I have a 4 1/2 feet fence in my front yard.and in my back yard is 8 feet do I have to worry about him jumping the front fence. the back yard is huge
I can box off huge space so he can run in the summer and stuff.
Another thing I did not think about.lol


----------



## ames (Jun 6, 2010)

Yes, and you may even have to worry about the 8ft depending upon what on the other side and how much your dog wants to get on the other side. Its all depends on how in shape your bully is and how athletic. Is your fence a chain link? Then the dog can climb up the fence very easily. But you should also worry about if they are able to dig out of the yard. That's a lot easier way to escape and faster if they get bored and start digging while unsupervised.

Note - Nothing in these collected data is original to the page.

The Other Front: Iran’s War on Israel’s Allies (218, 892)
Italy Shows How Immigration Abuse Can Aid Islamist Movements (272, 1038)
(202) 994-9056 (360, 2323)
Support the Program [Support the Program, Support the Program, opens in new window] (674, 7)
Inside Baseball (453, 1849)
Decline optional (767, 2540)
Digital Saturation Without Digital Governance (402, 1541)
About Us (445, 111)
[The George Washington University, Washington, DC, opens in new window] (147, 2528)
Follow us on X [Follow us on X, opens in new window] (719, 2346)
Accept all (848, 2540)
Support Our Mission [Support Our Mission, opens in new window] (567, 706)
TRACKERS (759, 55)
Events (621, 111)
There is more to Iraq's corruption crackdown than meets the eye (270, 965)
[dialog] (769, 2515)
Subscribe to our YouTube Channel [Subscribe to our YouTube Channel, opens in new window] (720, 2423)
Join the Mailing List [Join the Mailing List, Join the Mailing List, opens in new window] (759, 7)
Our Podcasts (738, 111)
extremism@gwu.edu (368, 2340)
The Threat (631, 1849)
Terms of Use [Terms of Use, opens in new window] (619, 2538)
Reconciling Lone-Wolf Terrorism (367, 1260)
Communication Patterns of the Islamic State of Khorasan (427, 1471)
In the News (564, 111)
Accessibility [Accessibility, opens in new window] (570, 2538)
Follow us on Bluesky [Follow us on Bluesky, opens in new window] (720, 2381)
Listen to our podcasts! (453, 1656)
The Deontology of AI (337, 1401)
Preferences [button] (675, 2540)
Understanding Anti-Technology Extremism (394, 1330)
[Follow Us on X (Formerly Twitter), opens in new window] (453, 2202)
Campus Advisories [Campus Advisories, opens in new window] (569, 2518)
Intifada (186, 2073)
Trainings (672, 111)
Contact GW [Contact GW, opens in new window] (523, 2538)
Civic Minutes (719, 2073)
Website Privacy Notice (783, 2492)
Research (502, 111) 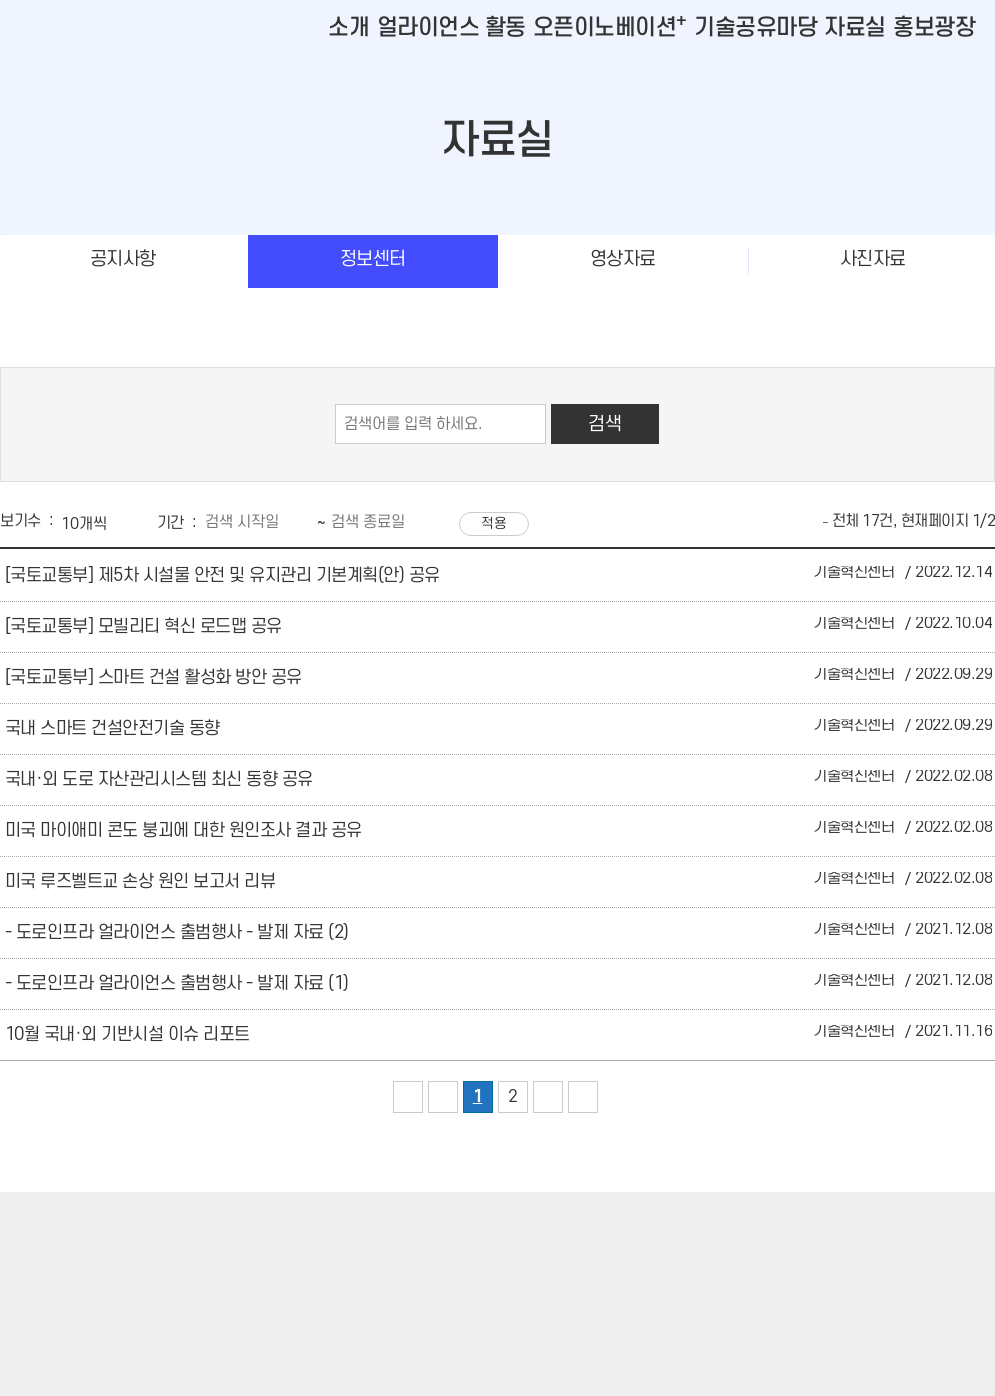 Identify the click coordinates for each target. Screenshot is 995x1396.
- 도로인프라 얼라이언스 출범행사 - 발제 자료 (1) (177, 983)
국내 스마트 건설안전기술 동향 (112, 728)
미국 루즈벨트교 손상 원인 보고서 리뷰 (140, 881)
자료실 (855, 28)
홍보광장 (934, 28)
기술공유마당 (755, 28)
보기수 (20, 521)
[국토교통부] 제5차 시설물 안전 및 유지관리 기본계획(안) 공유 (222, 575)
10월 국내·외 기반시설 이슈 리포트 (127, 1034)
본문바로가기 (40, 0)
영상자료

As you can see these competition dogs jump over 10 feet with a flat wall, let alone having their feet to stick in a fence to climb.


----------



## Tazz (Jan 27, 2014)

The back fence is PVC is smooth.i won't leave the dog in the yard by him self. So I guess I will fence off the area thanks.


----------



## ames (Jun 6, 2010)

If they are always supervised it wouldn't be as big of an issue. My fence is 4 fee and mel is allowed off leash with me but I am diligent and aware of who is walking by and what is going on outside the fence so I can be sure to keep his attention on me.

Sent from Petguide.com App


----------



## Tazz (Jan 27, 2014)

Ok cool. I just went and saved his life .his day was up last Thursday .
I did not do any research on them.as least he is safe in my den in his crate.
I guess as long as they are watched he won't do any thing but iam still fence ing off part of the yard just for fletcher


----------



## Raiderblue (Jan 1, 2014)

Those real low and slow bullies can't jump over a frog lol. But I'm sure a classic bully can jump pretty high.


----------



## PerfectPit (Aug 2, 2010)

I have a 4ft chain fence. He will sit on the picnic table and watch people and cars go by but he is never left unsupervised. If given the opportunity I believe all dogs can jump/climb fences if given enough interest on what is on the other side


----------